Önce yorumunuz için teşekür ederim. Ama sizde benim anlatığım sıkıntıyı yinelemişsiniz. Arapçanın gırameri şudur ve sonuçda şudur demişsiniz. Ben de dil bilimcilerinin hangisine ianacağız diyorum. Üstelik bunun gibi yüzlerce konuda alimler kitabımızı farklı anlamakta ısrarlılar. Hangi birinin doğruluğunu ispatlayacaksınız ve insanlar neden sizin veya benim anlatıklarımın doğru olduğuna inansınlar?Skolastik düşünceler içinde olduğumu gördüğünüze gelince; Yazım sonunda bunlar benim kafa karışıklığım değil, mevcut durumdur diye ifade eti. Yani çok uzun satler harcanması gereken bu meseleler için benim iç alemim huzurlu. Fakat insanlar nasıl sizin doğrunuzu yakalayacak. Zaten yakalayamamışlar ki topukların mes edilmesi veya komple ayakların yıkanması meselesini resmen kıyasıya ve imanına tartışıyorlar. Sizde biliyorsunuz ki benim uydurduğum bir şey değil. Telvizyonda aynı zaman da dil bilimcisi olmuş ilahiyatçıların tartıştıkları konulardandır. Hata bu alimlerin bir kısmı dinsizliğe düşmemek için bir diğeri ile yüz yüze bile gelmek istemiyorlar.
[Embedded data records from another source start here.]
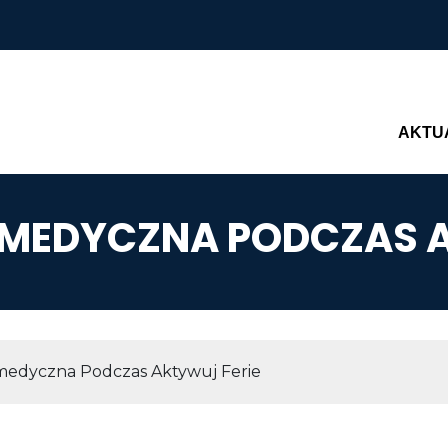
Main n
AKTU
MEDYCZNA PODCZAS A
AWIGACYJNA
edyczna Podczas Aktywuj Ferie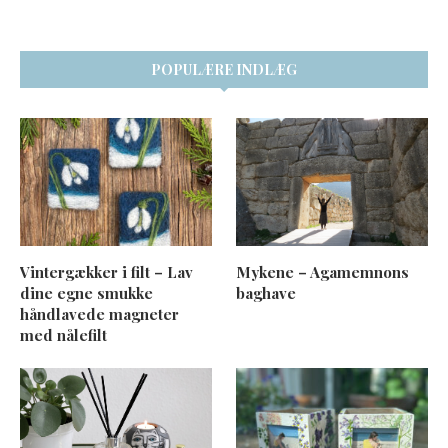
POPULÆRE INDLÆG
Vintergækker i filt – Lav
Mykene – Agamemnons
dine egne smukke
baghave
håndlavede magneter
med nålefilt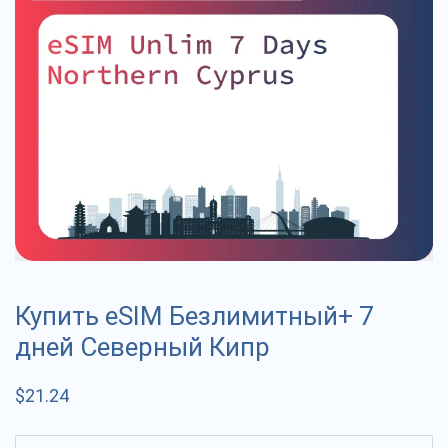
Купить eSIM Безлимитный+ 7
дней Северный Кипр
$
21.24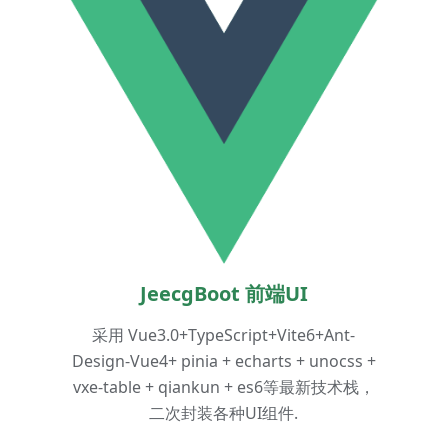
JeecgBoot 前端UI
采用 Vue3.0+TypeScript+Vite6+Ant-
Design-Vue4+ pinia + echarts + unocss +
vxe-table + qiankun + es6等最新技术栈，
二次封装各种UI组件.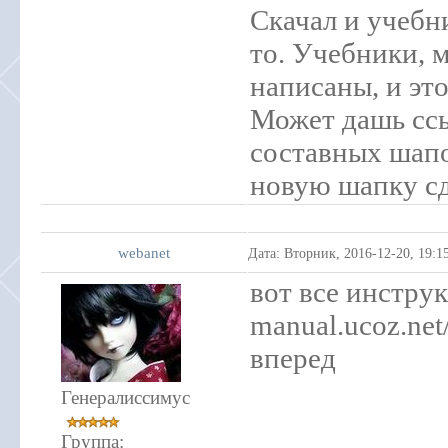
Скачал и учебни
то. Учебники, 
написаны, и эт
Может дашь ссы
составных шапо
новую шапку сд
webanet
Дата: Вторник, 2016-12-20, 19:
вот все инстру
manual.ucoz.net
вперед
Генералиссимус
Группа: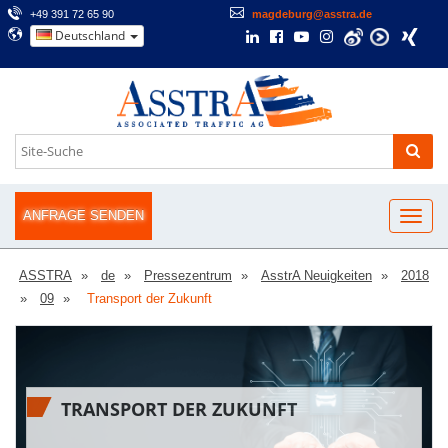
+49 391 72 65 90
magdeburg@asstra.de
Deutschland
ANFRAGE SENDEN
ASSTRA
de
Pressezentrum
AsstrA Neuigkeiten
2018
09
Transport der Zukunft
TRANSPORT DER ZUKUNFT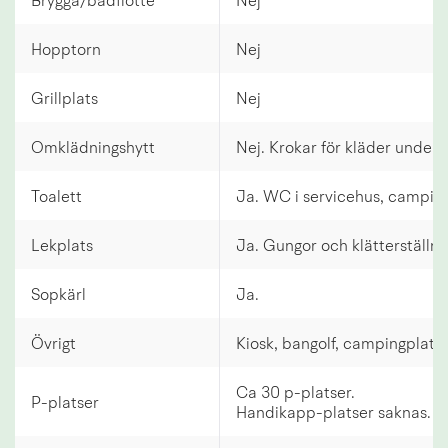
Brygga/badflotte
Nej
Hopptorn
Nej
Grillplats
Nej
Omklädningshytt
Nej. Krokar för kläder under t
Toalett
Ja. WC i servicehus, campin
Lekplats
Ja. Gungor och klätterställni
Sopkärl
Ja.
Övrigt
Kiosk, bangolf, campingplats.
Ca 30 p-platser.
P-platser
Handikapp-platser saknas.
Skolastik düşünceler içinde gördüm dostum sizi:)
Abdest ayeti yalın haliyle şöyledir:
Yüzünüzü yıkayınız
VE dirseklerle beraber elerinizi de.
Başınızı meshediniz/sıvazlayınız
VE topuk kemiklerine (Tarsal Kemik) kadar ayaklarınızı da.
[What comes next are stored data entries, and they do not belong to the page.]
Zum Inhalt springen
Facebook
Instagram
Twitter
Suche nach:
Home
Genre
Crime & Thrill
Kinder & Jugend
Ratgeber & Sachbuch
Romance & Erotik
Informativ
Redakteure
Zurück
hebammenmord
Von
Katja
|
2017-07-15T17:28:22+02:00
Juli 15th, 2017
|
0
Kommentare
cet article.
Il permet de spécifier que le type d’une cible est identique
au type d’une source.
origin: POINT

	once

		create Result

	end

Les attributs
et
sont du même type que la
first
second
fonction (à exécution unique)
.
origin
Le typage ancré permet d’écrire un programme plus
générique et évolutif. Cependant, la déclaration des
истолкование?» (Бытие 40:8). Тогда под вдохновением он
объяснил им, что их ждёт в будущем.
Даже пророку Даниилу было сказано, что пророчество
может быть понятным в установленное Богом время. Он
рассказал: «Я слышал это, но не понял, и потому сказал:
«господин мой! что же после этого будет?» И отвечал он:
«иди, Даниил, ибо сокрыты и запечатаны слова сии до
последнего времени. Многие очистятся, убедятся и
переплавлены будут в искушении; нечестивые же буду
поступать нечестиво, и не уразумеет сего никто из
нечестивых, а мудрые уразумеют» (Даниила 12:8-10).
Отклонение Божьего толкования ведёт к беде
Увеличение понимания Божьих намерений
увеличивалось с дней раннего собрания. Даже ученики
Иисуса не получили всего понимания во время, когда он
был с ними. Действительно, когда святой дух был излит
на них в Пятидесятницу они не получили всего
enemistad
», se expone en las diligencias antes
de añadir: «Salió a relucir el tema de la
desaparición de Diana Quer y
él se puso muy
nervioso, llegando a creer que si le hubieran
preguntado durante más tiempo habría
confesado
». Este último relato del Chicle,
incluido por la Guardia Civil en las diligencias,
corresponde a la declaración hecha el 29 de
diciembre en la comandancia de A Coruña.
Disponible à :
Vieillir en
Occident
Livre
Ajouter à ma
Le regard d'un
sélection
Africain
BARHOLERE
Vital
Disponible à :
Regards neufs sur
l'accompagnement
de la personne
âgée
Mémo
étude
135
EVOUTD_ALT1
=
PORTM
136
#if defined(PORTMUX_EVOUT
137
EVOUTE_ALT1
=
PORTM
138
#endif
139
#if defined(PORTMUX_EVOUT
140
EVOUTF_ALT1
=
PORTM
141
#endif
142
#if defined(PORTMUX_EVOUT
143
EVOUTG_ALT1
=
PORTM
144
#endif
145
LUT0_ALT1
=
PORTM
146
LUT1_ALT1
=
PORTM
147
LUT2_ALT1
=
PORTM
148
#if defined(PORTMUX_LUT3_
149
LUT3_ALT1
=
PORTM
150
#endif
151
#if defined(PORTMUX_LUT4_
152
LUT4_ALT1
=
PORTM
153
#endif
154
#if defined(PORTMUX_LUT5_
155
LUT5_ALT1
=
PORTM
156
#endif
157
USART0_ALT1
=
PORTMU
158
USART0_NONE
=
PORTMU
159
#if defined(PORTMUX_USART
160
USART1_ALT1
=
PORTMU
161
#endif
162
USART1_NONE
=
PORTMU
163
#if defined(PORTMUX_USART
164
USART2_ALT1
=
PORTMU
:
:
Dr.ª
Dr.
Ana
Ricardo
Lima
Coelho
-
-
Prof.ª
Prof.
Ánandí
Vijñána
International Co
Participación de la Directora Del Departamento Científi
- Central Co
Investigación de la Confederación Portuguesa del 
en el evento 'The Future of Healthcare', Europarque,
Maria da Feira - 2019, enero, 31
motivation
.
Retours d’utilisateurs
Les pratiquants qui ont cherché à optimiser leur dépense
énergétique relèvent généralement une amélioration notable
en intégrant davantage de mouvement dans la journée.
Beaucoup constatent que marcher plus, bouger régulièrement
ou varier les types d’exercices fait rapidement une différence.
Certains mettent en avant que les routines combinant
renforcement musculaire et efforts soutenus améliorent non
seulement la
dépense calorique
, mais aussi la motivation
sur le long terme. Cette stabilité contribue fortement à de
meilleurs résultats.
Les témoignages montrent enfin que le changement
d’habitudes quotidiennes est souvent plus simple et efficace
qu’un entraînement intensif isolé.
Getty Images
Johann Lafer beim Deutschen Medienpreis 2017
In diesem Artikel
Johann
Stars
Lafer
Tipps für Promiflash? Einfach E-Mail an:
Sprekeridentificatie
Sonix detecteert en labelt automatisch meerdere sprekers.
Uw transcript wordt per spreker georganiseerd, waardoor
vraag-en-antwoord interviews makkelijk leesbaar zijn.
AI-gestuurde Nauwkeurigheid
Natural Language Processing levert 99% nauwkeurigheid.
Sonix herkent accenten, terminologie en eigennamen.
Ayetlerde geçen “Ve/Vav”lara atıf vav’ı denir. Bunlar, kendinden önceki cümle (ayetle) ile başında bulunduğu cümleyi birbirine bağlar.
Örnek:
Balkanlarda rüzgarlı havanın ardından yağmur yağdı
VE Türkiye’nin Trakya bölgesinde de.
Yani Trakya Bölgesinde “rüzgarlı havanın ardından yağmur yağdı”
ğını ifade eder.
Şimdi ayete geri dönecek olursak, şöyle bir anlam çıkar:
Yüzünü yıkayınız/ ve dirseklerle beraber elerinizi de “yıkayınız”
Başınızı sıvazlayınız/ ve topuk kemiklerine kadar ayaklarınızı da “sıvazlayınız” anlamı çıkar. Burada tartışılan şey, ayaklar “mesh” mi edilecek, “yıkanacak” mı meselesidir. Kimileri, atıf vav’ının “vucuhekum” yani yüzün yıkanması ayetine atfedilmesini, kimileri ise “ve ercilikum biriusukum ilel kabeyni” den kastın “ceri civar” yani komşuluk ilişkisi bakımından başın mesh edilmesi ayetine bağlanması gerektiğini öne sürmüşlerdir.
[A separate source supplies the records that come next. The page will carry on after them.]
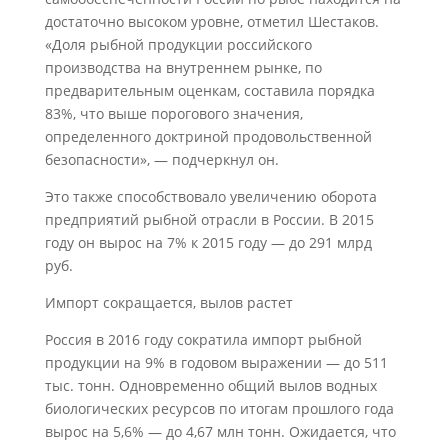
достаточно высоком уровне, отметил Шестаков.
«Доля рыбной продукции российского
производства на внутреннем рынке, по
предварительным оценкам, составила порядка
83%, что выше порогового значения,
определенного доктриной продовольственной
безопасности», — подчеркнул он.
Это также способствовало увеличению оборота
предприятий рыбной отрасли в России. В 2015
году он вырос на 7% к 2015 году — до 291 млрд
руб.
Импорт сокращается, вылов растет
Россия в 2016 году сократила импорт рыбной
продукции на 9% в годовом выражении — до 511
тыс. тонн. Одновременно общий вылов водных
биологических ресурсов по итогам прошлого года
вырос на 5,6% — до 4,67 млн тонн. Ожидается, что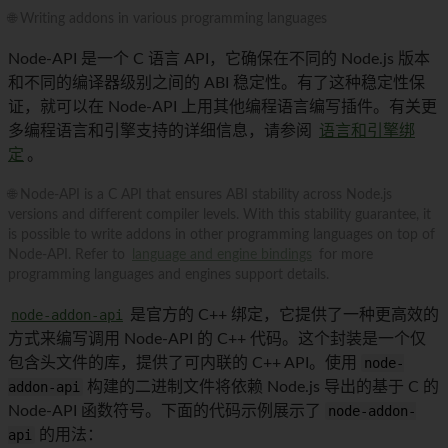
🌐 Writing addons in various programming languages
Node-API 是一个 C 语言 API，它确保在不同的 Node.js 版本
和不同的编译器级别之间的 ABI 稳定性。有了这种稳定性保
证，就可以在 Node-API 上用其他编程语言编写插件。有关更
多编程语言和引擎支持的详细信息，请参阅
语言和引擎绑
定
。
🌐 Node-API is a C API that ensures ABI stability across Node.js
versions and different compiler levels. With this stability guarantee, it
is possible to write addons in other programming languages on top of
Node-API. Refer to
language and engine bindings
for more
programming languages and engines support details.
node-addon-api
是官方的 C++ 绑定，它提供了一种更高效的
方式来编写调用 Node-API 的 C++ 代码。这个封装是一个仅
包含头文件的库，提供了可内联的 C++ API。使用
node-
addon-api
构建的二进制文件将依赖 Node.js 导出的基于 C 的
Node-API 函数符号。下面的代码示例展示了
node-addon-
api
的用法：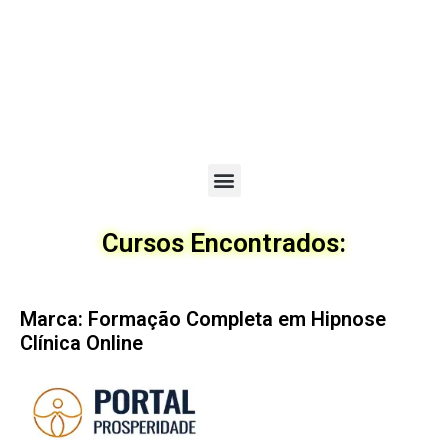
Menu
Cursos Encontrados:
Marca: Formação Completa em Hipnose
Clínica Online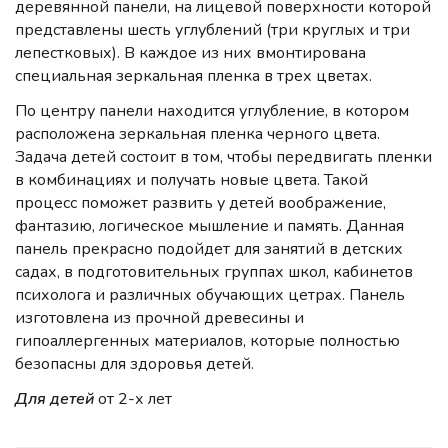
деревянной панели, на лицевой поверхности которой
представлены шесть углублений (три круглых и три
лепестковых). В каждое из них вмонтирована
специальная зеркальная пленка в трех цветах.
По центру панели находится углубление, в котором
расположена зеркальная пленка черного цвета.
Задача детей состоит в том, чтобы передвигать пленки
в комбинациях и получать новые цвета. Такой
процесс поможет развить у детей воображение,
фантазию, логическое мышление и память. Данная
панель прекрасно подойдет для занятий в детских
садах, в подготовительных группах школ, кабинетов
психолога и различных обучающих цетрах. Панель
изготовлена из прочной древесины и
гипоаллергенных материалов, которые полностью
безопасны для здоровья детей.
Для детей
от 2-х лет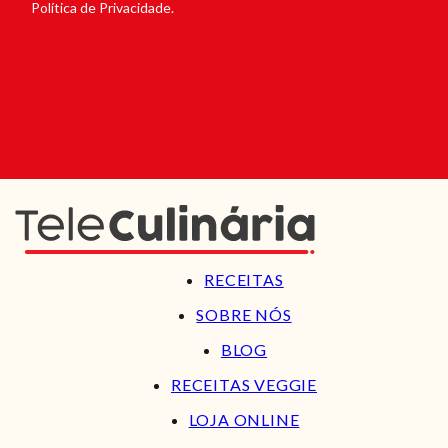
Política de Privacidade.
RECEITAS
SOBRE NÓS
BLOG
RECEITAS VEGGIE
LOJA ONLINE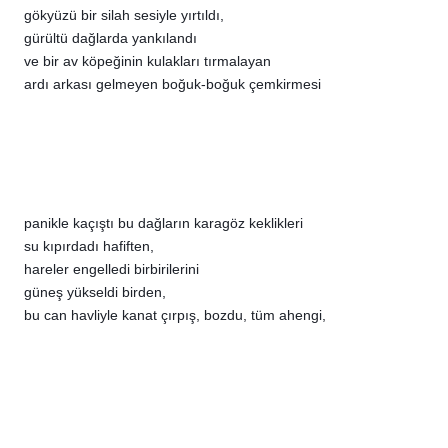
gökyüzü bir silah sesiyle yırtıldı,
gürültü dağlarda yankılandı
ve bir av köpeğinin kulakları tırmalayan
ardı arkası gelmeyen boğuk-boğuk çemkirmesi
panikle kaçıştı bu dağların karagöz keklikleri
su kıpırdadı hafiften,
hareler engelledi birbirilerini
güneş yükseldi birden,
bu can havliyle kanat çırpış, bozdu, tüm ahengi,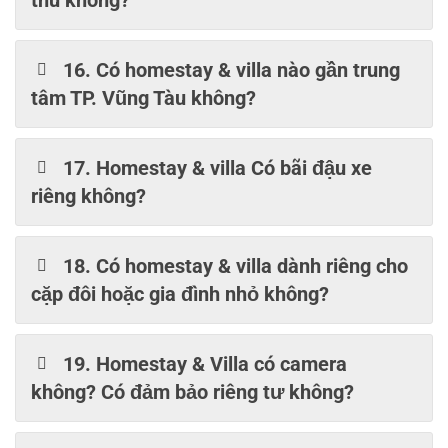
16. Có homestay & villa nào gần trung
tâm TP. Vũng Tàu không?
17. Homestay & villa Có bãi đậu xe
riêng không?
18. Có homestay & villa dành riêng cho
cặp đôi hoặc gia đình nhỏ không?
19. Homestay & Villa có camera
không? Có đảm bảo riêng tư không?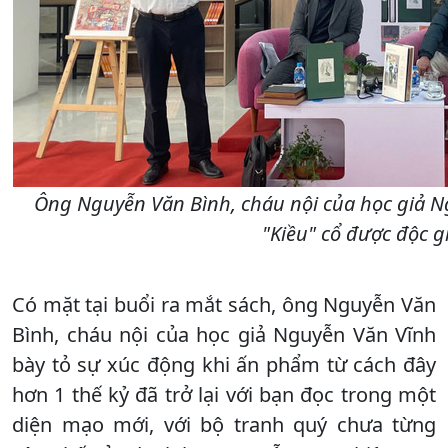
Ông Nguyễn Văn Bình, cháu nội của học giả N
"Kiều" cổ được độc gi
Có mặt tại buổi ra mắt sách, ông Nguyễn Văn
Bình, cháu nội của học giả Nguyễn Văn Vĩnh
bày tỏ sự xúc động khi ấn phẩm từ cách đây
hơn 1 thế kỷ đã trở lại với bạn đọc trong một
diện mạo mới, với bộ tranh quý chưa từng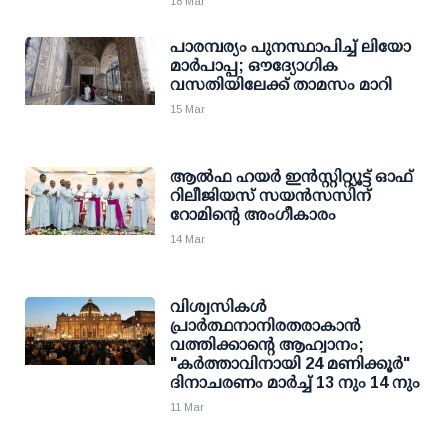
18 Mar
പാരമ്പര്യം പുനസ്ഥാപിച്ച് ലിയോ
മാർപാപ്പ; ഔദ്യോഗിക
വസതിയിലേക്ക് താമസം മാറി
15 Mar
ആല്‍ഫ ഹയര്‍ ഇന്‍സ്റ്റിറ്റ്യൂട്ട് ഓഫ്
റിലീജിയസ് സയന്‍സസിന്
റോമിന്റെ അംഗീകാരം
14 Mar
വിശ്വസികൾ
പ്രാർത്ഥനാനിരതരാകാൻ
വത്തിക്കാന്റെ ആഹ്വാനം;
"കർത്താവിനായി 24 മണിക്കൂർ"
ദിനാചരണം മാർച്ച് 13 നും 14 നും
11 Mar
Bu kırat varyasyonları ve fıkıh ile alakalı teknik bir konudur. Kısaca demek gerekirse bugün şu noktaya gelinmiştir, abdestle ilgili bu ayetler hem ayakların mesh edilebileceğine hem de periyodik zamanlarda (kötü kokması, necaset/pislik bulaşması veya normal olarak kişi mukim ise günde en az bir kez) yıkanmasına işaret etmektedir.
Kur’an meal ve tefsirinin her bilim dalının uzmanları ve kelamcılar, ilahiyatçılardan oluşan bir uzmanlar heyeti tarafından yeniden yazımı gerektiği görüşünüze gelince, aynen katılıyorum sayın Sekülü, saygı ve muhabetlerimle.